▶ _YOUR GOAL_
Where does the word "bullet" appear in the data? Copy every line that holds it.

##### INFORMATION GIVEN

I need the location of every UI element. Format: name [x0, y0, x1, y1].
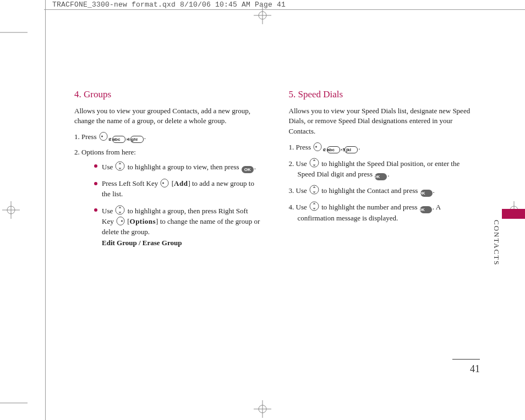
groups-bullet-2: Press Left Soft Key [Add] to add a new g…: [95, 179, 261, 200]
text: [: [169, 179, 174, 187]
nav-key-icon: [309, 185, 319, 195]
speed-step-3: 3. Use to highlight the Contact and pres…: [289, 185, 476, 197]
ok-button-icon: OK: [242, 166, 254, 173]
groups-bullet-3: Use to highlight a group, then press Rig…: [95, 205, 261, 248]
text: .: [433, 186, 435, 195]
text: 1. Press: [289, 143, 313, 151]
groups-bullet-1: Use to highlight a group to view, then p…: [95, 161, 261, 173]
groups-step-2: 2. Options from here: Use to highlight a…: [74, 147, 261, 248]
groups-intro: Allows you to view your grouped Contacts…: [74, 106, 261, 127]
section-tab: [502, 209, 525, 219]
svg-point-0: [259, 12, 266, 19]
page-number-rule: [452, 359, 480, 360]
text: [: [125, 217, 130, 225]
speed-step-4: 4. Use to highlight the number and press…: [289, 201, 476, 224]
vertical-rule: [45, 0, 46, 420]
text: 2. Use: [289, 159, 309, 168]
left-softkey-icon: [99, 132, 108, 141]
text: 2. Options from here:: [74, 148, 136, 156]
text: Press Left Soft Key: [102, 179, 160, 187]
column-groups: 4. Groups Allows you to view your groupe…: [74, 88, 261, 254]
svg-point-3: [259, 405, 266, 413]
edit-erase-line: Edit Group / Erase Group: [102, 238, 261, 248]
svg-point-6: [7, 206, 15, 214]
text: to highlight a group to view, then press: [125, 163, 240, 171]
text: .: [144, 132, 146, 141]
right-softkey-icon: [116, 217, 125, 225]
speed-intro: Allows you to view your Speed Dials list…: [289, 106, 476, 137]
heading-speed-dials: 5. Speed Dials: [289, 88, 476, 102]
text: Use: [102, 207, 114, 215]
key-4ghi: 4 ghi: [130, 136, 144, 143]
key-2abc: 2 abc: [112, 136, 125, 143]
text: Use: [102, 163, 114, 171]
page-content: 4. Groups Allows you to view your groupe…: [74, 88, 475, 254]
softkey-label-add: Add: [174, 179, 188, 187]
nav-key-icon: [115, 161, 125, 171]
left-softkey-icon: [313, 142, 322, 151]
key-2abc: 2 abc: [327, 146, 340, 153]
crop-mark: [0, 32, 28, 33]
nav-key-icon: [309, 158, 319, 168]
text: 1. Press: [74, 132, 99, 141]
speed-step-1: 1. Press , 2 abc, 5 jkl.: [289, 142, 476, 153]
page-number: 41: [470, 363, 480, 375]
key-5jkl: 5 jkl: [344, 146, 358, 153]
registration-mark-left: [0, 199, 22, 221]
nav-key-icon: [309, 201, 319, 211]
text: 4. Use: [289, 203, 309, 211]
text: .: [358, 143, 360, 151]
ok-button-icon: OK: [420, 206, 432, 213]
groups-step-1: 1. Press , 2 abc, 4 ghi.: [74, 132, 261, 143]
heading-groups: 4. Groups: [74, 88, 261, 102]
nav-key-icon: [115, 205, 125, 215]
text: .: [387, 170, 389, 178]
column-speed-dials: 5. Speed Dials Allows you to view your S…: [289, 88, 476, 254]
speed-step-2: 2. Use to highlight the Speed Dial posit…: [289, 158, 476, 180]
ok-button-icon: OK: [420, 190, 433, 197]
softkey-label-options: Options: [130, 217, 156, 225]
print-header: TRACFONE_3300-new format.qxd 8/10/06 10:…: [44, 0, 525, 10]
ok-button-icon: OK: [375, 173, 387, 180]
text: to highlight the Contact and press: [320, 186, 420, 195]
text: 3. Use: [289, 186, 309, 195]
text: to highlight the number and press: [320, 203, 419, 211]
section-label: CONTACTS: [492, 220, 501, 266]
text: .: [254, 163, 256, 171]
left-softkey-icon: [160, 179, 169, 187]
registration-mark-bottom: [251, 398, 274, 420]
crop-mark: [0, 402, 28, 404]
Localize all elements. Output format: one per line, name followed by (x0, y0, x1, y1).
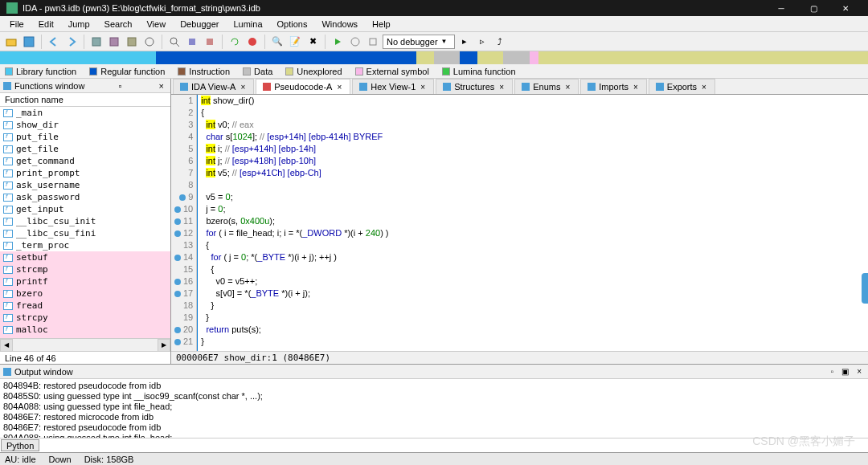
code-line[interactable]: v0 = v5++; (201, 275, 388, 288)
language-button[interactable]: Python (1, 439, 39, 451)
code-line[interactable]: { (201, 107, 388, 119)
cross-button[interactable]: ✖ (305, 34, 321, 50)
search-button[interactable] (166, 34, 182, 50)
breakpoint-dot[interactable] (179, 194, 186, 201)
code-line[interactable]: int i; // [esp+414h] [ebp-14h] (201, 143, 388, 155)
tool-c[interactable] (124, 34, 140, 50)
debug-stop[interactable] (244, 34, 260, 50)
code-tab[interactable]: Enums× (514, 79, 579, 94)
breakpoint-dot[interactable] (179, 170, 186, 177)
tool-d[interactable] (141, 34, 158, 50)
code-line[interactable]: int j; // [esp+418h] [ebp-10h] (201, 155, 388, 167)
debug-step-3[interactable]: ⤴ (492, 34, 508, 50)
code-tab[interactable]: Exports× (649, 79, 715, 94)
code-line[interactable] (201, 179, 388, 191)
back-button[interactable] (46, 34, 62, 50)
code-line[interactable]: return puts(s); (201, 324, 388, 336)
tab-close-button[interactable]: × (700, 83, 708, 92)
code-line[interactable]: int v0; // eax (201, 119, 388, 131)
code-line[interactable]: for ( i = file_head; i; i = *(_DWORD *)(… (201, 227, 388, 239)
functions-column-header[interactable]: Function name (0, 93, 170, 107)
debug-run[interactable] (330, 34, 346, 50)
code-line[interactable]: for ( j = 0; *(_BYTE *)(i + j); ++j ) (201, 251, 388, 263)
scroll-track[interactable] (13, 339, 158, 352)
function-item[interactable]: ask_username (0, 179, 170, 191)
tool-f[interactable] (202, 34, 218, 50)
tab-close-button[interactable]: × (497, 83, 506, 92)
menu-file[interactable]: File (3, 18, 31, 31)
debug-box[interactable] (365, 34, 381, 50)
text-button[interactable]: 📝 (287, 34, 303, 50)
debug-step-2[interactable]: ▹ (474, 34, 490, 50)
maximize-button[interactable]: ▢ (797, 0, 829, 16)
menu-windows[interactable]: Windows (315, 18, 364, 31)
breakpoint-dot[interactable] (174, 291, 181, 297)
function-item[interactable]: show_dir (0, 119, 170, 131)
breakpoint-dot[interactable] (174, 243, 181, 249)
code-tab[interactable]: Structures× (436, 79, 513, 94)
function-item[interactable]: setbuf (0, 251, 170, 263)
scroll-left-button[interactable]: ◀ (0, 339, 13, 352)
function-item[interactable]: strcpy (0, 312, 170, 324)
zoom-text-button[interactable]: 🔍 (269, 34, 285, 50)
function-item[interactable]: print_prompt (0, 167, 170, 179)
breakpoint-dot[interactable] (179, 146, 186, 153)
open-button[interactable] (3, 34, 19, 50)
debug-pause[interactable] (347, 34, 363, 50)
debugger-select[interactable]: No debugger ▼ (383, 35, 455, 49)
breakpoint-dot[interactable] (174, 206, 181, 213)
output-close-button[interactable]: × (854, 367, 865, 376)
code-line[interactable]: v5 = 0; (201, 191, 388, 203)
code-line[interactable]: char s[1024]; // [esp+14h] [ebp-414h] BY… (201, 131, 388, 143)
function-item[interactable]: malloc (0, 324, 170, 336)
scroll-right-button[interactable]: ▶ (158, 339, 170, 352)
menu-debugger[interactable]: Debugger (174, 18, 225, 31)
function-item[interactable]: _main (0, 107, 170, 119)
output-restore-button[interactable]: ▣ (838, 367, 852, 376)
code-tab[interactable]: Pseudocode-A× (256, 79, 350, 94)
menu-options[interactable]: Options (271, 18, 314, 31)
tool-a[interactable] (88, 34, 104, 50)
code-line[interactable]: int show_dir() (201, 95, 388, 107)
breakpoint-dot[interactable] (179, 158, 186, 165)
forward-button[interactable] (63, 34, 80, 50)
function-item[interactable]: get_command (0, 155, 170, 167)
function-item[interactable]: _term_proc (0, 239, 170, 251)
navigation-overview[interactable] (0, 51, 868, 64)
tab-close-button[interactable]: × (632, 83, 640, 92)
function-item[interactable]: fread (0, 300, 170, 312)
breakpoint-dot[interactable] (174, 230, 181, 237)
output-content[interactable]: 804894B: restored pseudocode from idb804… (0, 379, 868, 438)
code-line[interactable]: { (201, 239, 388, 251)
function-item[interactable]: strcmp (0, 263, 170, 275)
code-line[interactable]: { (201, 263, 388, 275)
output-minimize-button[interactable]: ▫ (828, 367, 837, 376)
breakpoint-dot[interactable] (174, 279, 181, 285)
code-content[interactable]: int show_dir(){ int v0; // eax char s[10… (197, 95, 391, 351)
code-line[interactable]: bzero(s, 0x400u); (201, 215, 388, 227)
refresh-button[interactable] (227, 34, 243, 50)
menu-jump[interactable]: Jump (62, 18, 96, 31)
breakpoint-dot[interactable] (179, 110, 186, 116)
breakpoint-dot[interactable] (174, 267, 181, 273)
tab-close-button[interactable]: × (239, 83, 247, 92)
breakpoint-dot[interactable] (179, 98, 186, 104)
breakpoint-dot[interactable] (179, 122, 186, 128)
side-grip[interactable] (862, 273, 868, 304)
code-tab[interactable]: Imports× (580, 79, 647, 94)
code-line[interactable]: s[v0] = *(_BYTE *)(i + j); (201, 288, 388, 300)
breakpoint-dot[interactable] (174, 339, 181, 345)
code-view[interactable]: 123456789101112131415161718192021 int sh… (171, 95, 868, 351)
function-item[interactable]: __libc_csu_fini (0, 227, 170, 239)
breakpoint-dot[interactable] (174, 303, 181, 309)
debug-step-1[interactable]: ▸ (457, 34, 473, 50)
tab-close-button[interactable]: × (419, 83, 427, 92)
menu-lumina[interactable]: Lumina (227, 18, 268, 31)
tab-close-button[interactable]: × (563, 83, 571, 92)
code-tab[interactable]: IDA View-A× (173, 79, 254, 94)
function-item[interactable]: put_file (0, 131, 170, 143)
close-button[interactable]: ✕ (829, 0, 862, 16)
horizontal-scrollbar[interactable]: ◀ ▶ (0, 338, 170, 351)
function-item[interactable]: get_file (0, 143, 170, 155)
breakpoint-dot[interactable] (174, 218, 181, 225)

##########

▶ _RESULT OF THIS EXERCISE_
groups-bullet-2: Press Left Soft Key [Add] to add a new g…: [95, 179, 261, 200]
groups-bullet-3: Use to highlight a group, then press Rig…: [95, 205, 261, 248]
groups-bullet-1: Use to highlight a group to view, then p…: [95, 161, 261, 173]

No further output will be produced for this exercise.